§ **Instructions to follow**
Provide the number of lines below containing the word "tesis", without any other words.

§ **Data extracts**
#####

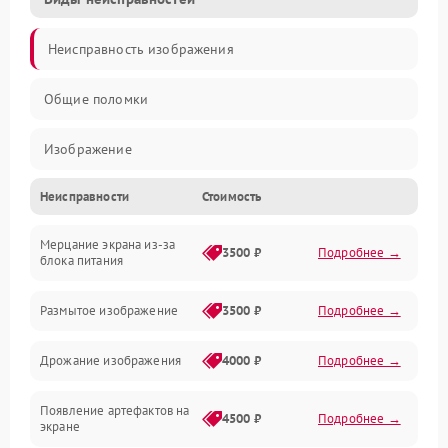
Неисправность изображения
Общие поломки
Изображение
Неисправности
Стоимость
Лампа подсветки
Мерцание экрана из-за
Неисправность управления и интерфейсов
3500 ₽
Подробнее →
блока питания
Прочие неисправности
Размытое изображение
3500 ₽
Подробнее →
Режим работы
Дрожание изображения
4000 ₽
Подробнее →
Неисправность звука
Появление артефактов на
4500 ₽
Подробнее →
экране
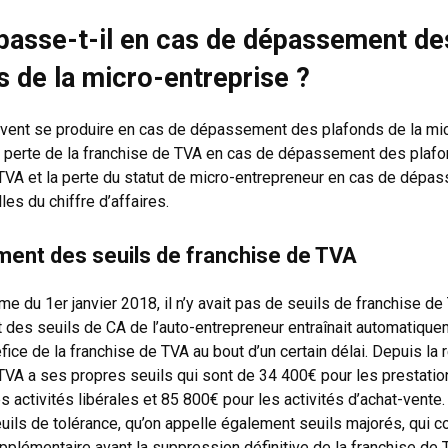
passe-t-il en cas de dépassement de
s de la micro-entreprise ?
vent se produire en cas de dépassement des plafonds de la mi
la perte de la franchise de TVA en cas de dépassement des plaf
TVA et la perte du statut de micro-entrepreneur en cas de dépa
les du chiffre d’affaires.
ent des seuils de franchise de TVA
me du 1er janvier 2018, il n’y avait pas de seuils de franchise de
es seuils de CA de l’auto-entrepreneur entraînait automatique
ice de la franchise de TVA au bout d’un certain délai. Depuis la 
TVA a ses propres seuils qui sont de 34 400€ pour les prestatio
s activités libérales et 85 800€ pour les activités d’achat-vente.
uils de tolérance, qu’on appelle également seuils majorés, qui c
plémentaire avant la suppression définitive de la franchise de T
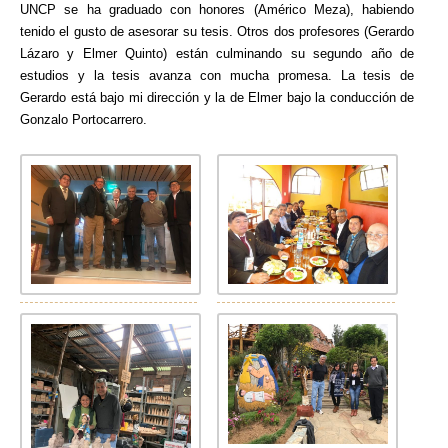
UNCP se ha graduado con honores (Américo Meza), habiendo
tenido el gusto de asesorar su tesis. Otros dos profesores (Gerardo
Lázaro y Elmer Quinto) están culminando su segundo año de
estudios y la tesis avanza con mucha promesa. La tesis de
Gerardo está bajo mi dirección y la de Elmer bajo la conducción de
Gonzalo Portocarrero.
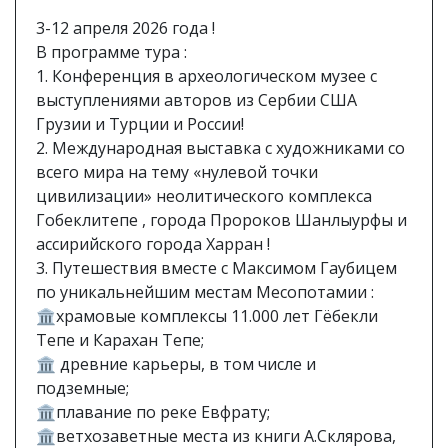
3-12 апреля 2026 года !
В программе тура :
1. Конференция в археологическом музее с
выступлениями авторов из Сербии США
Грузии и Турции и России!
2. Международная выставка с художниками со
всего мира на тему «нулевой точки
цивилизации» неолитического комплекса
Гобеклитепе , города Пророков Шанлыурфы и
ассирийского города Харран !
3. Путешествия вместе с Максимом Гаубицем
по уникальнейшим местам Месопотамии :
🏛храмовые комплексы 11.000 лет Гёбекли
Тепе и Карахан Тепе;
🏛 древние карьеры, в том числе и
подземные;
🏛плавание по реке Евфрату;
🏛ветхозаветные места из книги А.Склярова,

#####

§ **Answer section**
2